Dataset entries
▼▼▼

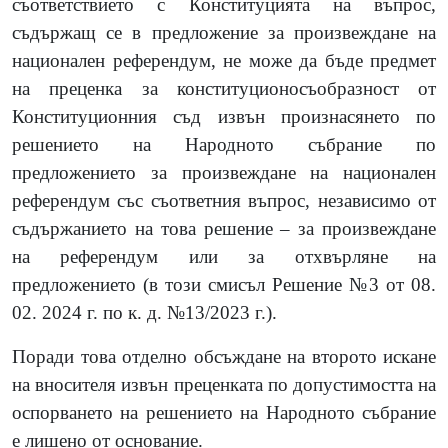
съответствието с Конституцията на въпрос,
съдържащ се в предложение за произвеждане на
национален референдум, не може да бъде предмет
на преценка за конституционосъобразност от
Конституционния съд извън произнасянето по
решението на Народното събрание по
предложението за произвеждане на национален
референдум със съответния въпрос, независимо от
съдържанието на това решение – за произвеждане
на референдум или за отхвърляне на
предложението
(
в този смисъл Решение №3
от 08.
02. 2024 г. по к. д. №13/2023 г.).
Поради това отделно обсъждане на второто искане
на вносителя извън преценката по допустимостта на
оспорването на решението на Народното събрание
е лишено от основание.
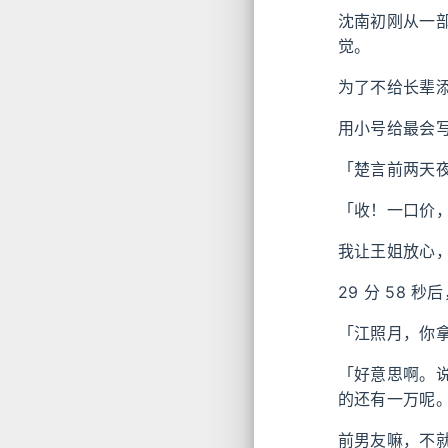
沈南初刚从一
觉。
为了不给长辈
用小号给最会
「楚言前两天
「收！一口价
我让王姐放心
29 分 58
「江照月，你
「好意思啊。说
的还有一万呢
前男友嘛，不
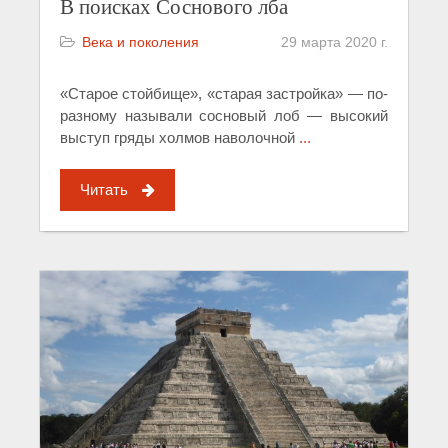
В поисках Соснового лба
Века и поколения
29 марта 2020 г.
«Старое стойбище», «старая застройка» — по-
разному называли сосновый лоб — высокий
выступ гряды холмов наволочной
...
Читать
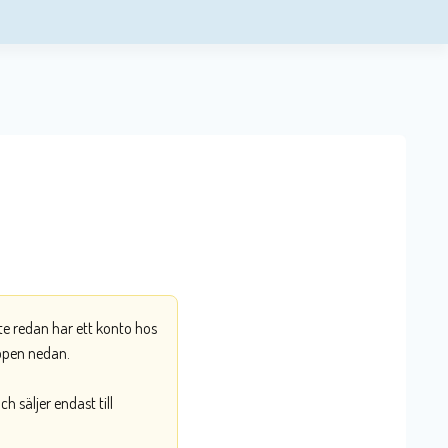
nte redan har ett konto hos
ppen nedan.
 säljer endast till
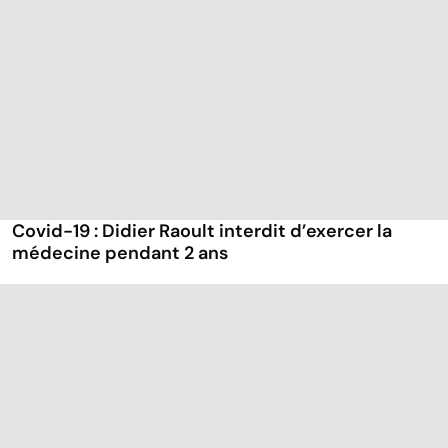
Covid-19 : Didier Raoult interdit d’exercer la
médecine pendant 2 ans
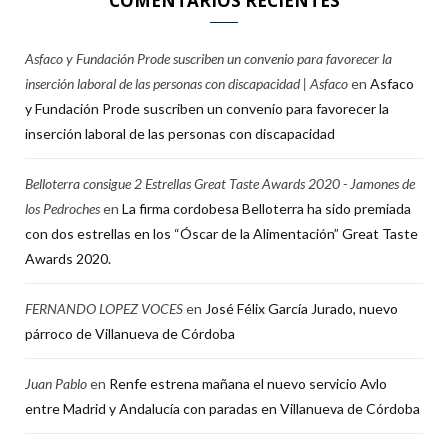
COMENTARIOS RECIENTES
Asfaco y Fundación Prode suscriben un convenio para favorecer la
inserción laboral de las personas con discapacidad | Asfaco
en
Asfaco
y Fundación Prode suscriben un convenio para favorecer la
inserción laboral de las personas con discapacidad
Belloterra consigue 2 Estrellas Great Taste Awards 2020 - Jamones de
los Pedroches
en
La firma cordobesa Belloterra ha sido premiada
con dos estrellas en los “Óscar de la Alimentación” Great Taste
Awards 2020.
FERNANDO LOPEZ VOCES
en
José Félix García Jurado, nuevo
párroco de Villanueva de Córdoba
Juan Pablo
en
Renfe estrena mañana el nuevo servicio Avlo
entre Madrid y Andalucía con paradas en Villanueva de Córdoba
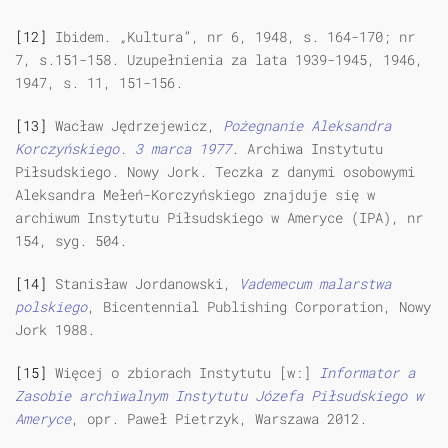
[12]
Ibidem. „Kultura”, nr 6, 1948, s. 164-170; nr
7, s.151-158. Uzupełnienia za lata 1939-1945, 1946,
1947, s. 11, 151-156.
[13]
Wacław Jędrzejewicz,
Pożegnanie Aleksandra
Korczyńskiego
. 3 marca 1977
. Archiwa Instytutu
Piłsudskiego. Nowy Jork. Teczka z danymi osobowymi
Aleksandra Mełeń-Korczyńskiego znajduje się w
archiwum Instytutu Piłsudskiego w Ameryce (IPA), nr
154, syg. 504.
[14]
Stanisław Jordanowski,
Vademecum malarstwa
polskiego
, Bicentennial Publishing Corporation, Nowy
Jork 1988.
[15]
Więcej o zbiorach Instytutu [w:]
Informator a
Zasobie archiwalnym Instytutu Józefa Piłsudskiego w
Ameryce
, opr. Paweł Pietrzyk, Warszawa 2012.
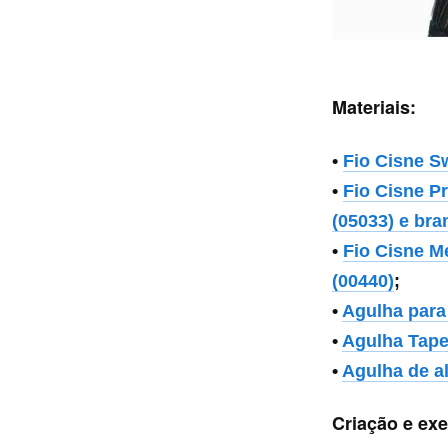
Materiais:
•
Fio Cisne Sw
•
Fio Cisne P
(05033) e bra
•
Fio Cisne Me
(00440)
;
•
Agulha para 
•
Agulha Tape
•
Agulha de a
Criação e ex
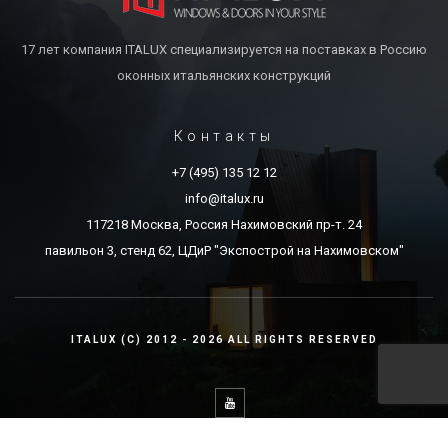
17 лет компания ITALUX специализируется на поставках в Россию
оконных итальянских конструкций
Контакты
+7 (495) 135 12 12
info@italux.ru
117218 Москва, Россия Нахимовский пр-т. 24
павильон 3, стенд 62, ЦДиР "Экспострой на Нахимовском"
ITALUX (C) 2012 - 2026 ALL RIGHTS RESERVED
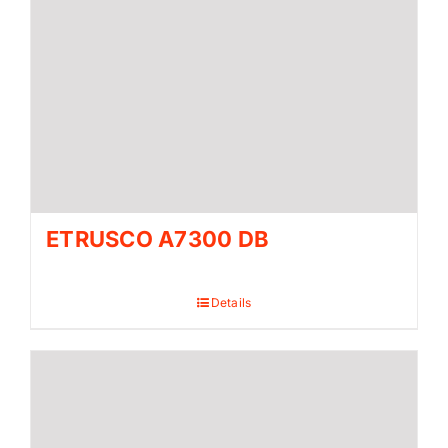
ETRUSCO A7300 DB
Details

▲▲▲

> [Assigned task]:
Only an exact copy of the records counts as an answer. Leave out the images.

> [Finished exercise]:
съответствието с Конституцията на въпрос,
съдържащ се в предложение за произвеждане на
национален референдум, не може да бъде предмет
на преценка за конституционосъобразност от
Конституционния съд извън произнасянето по
решението на Народното събрание по
предложението за произвеждане на национален
референдум със съответния въпрос, независимо от
съдържанието на това решение – за произвеждане
на референдум или за отхвърляне на
предложението
(
в този смисъл Решение №3
от 08.
02. 2024 г. по к. д. №13/2023 г.).
Поради това отделно обсъждане на второто искане
на вносителя извън преценката по допустимостта на
оспорването на решението на Народното събрание
е лишено от основание.
沈南初刚从一
觉。
为了不给长辈
用小号给最会
「楚言前两天
「收！一口价
我让王姐放心
29 分 58
「江照月，你
「好意思啊。说
的还有一万呢
前男友嘛，不
В поисках Соснового лба
Века и поколения
29 марта 2020 г.
«Старое стойбище», «старая застройка» — по-
разному называли сосновый лоб — высокий
выступ гряды холмов наволочной
...
Читать
nte redan har ett konto hos
ppen nedan.
 säljer endast till
Covid-19 : Didier Raoult interdit d’exercer la
médecine pendant 2 ans
COMENTARIOS RECIENTES
Asfaco y Fundación Prode suscriben un convenio para favorecer la
inserción laboral de las personas con discapacidad | Asfaco
en
Asfaco
y Fundación Prode suscriben un convenio para favorecer la
inserción laboral de las personas con discapacidad
Belloterra consigue 2 Estrellas Great Taste Awards 2020 - Jamones de
los Pedroches
en
La firma cordobesa Belloterra ha sido premiada
con dos estrellas en los “Óscar de la Alimentación” Great Taste
Awards 2020.
FERNANDO LOPEZ VOCES
en
José Félix García Jurado, nuevo
párroco de Villanueva de Córdoba
Juan Pablo
en
Renfe estrena mañana el nuevo servicio Avlo
entre Madrid y Andalucía con paradas en Villanueva de Córdoba
[12]
Ibidem. „Kultura”, nr 6, 1948, s. 164-170; nr
7, s.151-158. Uzupełnienia za lata 1939-1945, 1946,
1947, s. 11, 151-156.
[13]
Wacław Jędrzejewicz,
Pożegnanie Aleksandra
Korczyńskiego
. 3 marca 1977
. Archiwa Instytutu
Piłsudskiego. Nowy Jork. Teczka z danymi osobowymi
Aleksandra Mełeń-Korczyńskiego znajduje się w
archiwum Instytutu Piłsudskiego w Ameryce (IPA), nr
154, syg. 504.
[14]
Stanisław Jordanowski,
Vademecum malarstwa
polskiego
, Bicentennial Publishing Corporation, Nowy
Jork 1988.
[15]
Więcej o zbiorach Instytutu [w:]
Informator a
Zasobie archiwalnym Instytutu Józefa Piłsudskiego w
Ameryce
, opr. Paweł Pietrzyk, Warszawa 2012.
Materiais:
•
Fio Cisne Sw
•
Fio Cisne P
(05033) e bra
•
Fio Cisne Me
(00440)
;
•
Agulha para 
•
Agulha Tape
•
Agulha de a
Criação e ex
17 лет компания ITALUX специализируется на поставках в Россию
оконных итальянских конструкций
Контакты
+7 (495) 135 12 12
info@italux.ru
117218 Москва, Россия Нахимовский пр-т. 24
павильон 3, стенд 62, ЦДиР "Экспострой на Нахимовском"
ITALUX (C) 2012 - 2026 ALL RIGHTS RESERVED
ETRUSCO A7300 DB
Details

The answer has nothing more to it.